Aug 7th, 2008 by Xon Hostetter | 0

Overviewing 1 Corinthians

Last week we saw very briefly that Paul’s first letter to the Corinthians is about, more than anything else, the unity of the Body of Christ, the Church. As Christ’s body and as the new Temple of the Holy Spirit, we who are in covenant with God because we call on the name of Jesus Christ are one. This means that we are one with Christ through the covenant—all that is his is also ours. We are also one with one another; and this means also that what is true for one of us is in some sense so for our entire congregation. When one of us falls, we all must come alongside and give aid. When one of us triumphs, we all triumph. When one of us mourns, we all mourn. When a brother sins, you must correct him in gentleness and love, for he would do the same for you. At least that’s how it is supposed to work.

The structure of 1 Corinthians is interesting in its own right, and we will hear some things about that structure as we make our way through the book. But mostly we’ll hear about that at the end as a way of summing up the book after we have gone through all of it. The one basic structural issue for us to remember right now is the two things we saw last week: First, Paul is writing this letter to the Church in Corinth in response to two different sources of information he has on them. One source is a personal report he has received from Chloe’s household about the current status of the Corinthian congregation. The other is a letter that the church had written him asking for his guidance on various matters. These two sources break the book up into two main parts, as Paul spends the first bit speaking to what he heard from Chloe’s report and the last bit speaking directly to the questions the Corinthians had asked him in their letter.

Second, remember that Paul often quotes certain slogans or sayings back at the Corinthians in order to refute them. This can cause some confusion among even the best theologians who read this book, so we will proceed with care.
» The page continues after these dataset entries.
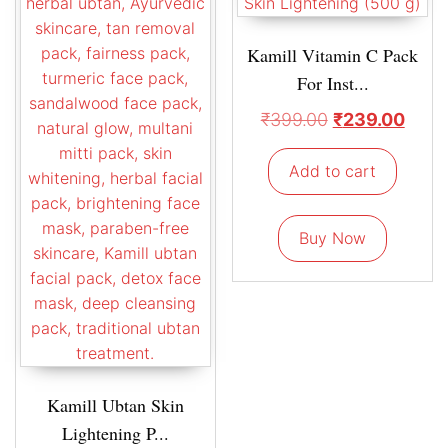
Kamill Vitamin C Pack
For Inst...
₹
399.00
₹
239.00
Add to cart
Buy Now
Kamill Ubtan Skin
Lightening P...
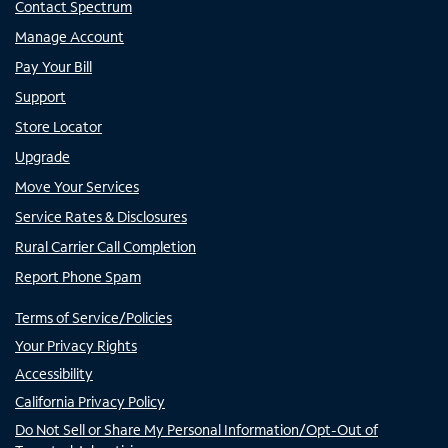
Contact Spectrum
Manage Account
Pay Your Bill
Support
Store Locator
Upgrade
Move Your Services
Service Rates & Disclosures
Rural Carrier Call Completion
Report Phone Spam
Terms of Service/Policies
Your Privacy Rights
Accessibility
California Privacy Policy
Do Not Sell or Share My Personal Information/Opt-Out of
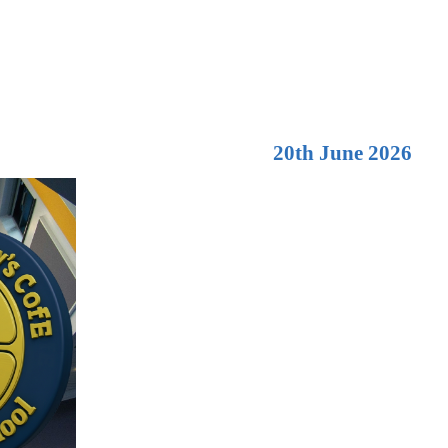
20th June 2026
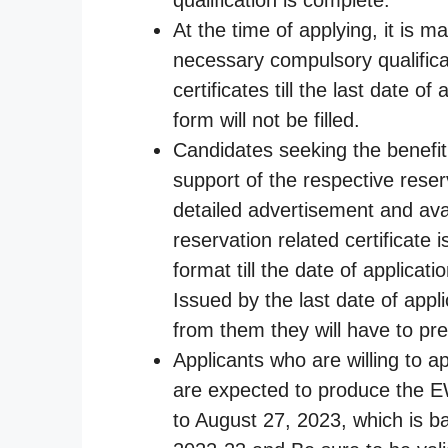
At the time of applying, it is m
necessary compulsory qualificat
certificates till the last date o
form will not be filled.
Candidates seeking the benefit o
support of the respective reser
detailed advertisement and avai
reservation related certificate 
format till the date of applicat
Issued by the last date of app
from them they will have to pre
Applicants who are willing to 
are expected to produce the EW
to August 27, 2023, which is b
But for the most part these things will become clear as we make our way through the letter.

This brings us to the main problem the Corinthians have. They have forgotten the cross, and because they have forgotten the cross they also have forgotten the resurrection (for there is no resurrection without the cross first.) Now, Paul makes this point to the Corinthians many times in this letter, over and over again, in various ways, and he jumps right in and starts hammering the Corinthians on this point in the passage that we just read. Notice what Paul does; he connects sectarianism—divisiveness—with a denial of the cross. Paul is thankful that all he does is preach the cross, because that is the thing that unites. As we just read in verses 14-17:

“I thank God that I baptized none of you except Crispus and Gaius, lest anyone should say that I had baptized in my own name. Yes, I also baptized the household of Stephanus. Besides those, I do not know whether I baptized any other. For Christ did not send me to baptize, but to preach the gospel, not with wisdom of words, lest the cross of Christ should be made of no effect.”

First of all, some have been puzzled by the way Paul says here that Christ did not send him to baptize. What Paul means is that Christ did not send him to baptize simply for the sake of baptizing, or for the sake of building up a group of followers of Paul. Paul does baptize, as he himself gives examples here, but he doesn’t do it into his own name. He baptized into Jesus’s name. But Jesus, of course, is the one who died on that cross that Paul mentions in the next verse. So baptism is not out of the picture here. It’s just that baptism is not, by itself, the whole story of the Gospel of Jesus Christ. Remember what Jesus commanded His disciples to do in the Great Commission, just before He ascended into Heaven: “Go and baptize all the nations into the name of the Father and the Son and of the Holy Spirit.” We are supposed to baptize. Paul baptized. In other contexts he was really proud of it, too. But here, with this group of Corinthians who were not properly united to one another, their baptisms had become a sign of judgment. If you get baptized into Jesus Christ, but you don’t trust Him and so you don’t do what He says, then your baptism will not do you a lick of good at the end of the day.

To really understand what is going on in these verses, though, we need to take a little more time to think about what is going on here. We need to think about the cross and the resurrection ourselves. Let’s think together about the Kingdom of God and what it means, and that will help us get ready to understand this letter to the church at Corinth.

Paul was an intelligent man, highly educated and trained in the philosophy and rhetoric of Graeco-Roman society. He knows how to turn a phrase, how to make a point stick in his reader’s minds, and how to get his foot right on someone’s neck. Rhetorically speaking. So Paul uses a lot of high-falutin’ language in his ministry, but he also uses a lot of sarcasm and crass language as well. He uses whatever language he needs to use, depending on the situation. He argues with paupers, magistrates, merchants, and priests. He argues with Jews and he argues with Gentiles. Anyone who needs to hear the Gospel of Jesus Christ—and that would be everyone—is fair game for Paul. And he is willing to talk to them in any way that he has to in order to get them to hear and understand. Of course it is really the Holy Spirit who gets people to understand, but the Spirit uses His messengers as instruments to accomplish His purposes, and Paul is one of these messengers. (So are we, by the way, if we trust in Christ and call upon His name—that makes us messengers for the kingdom of God too.) But anyway, Paul does all of these things and argues with all of these people, not as a way of puffing himself up, but as a way of bringing DOWN all who would set themselves up against King Jesus. Such people—all who oppose the one true and righteous King—must be brought low, they must not be heeded or followed. This is nothing new for Paul. In Colossians Paul tells us that he demolishes arguments and that all of Christ’s enemies will eventually become His footstool. Anything that sets itself up against God—every idol—must be pulled down. Some idols are in our living rooms and some are in our hearts. But they all must come down.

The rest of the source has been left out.